┌─ Data shown

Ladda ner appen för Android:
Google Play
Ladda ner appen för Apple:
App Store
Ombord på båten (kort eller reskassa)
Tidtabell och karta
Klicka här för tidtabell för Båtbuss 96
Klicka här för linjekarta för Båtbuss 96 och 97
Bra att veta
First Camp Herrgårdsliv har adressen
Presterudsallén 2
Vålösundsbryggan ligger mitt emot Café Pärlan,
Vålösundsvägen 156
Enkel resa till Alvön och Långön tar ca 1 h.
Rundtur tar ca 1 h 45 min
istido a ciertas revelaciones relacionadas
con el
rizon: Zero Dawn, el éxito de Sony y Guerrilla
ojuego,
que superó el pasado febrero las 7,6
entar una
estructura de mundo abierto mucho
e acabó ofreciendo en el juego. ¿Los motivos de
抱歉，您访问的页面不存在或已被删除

└─
┌─ Data shown

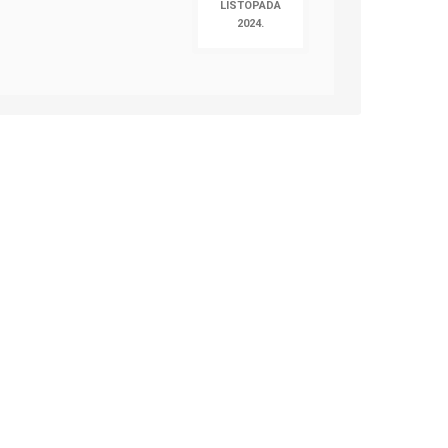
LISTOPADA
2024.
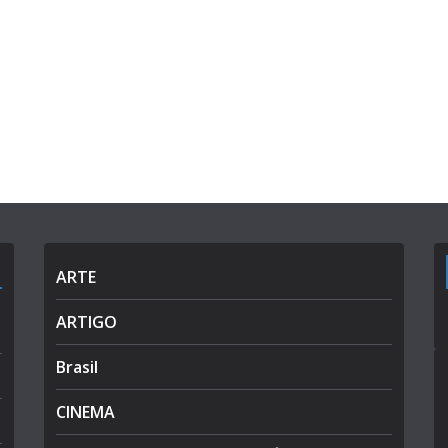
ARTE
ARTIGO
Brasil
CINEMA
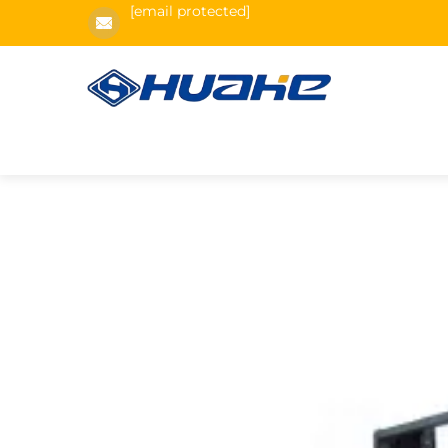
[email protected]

└─

[Your assignment] In the entries above, restate word for word the lines between the one holding "e acabó ofreciendo" and the one holding "抱歉，您访问的页面不存在或已被删除", inclusive, and nothing besides.

[Task answer]
e acabó ofreciendo en el juego. ¿Los motivos de
抱歉，您访问的页面不存在或已被删除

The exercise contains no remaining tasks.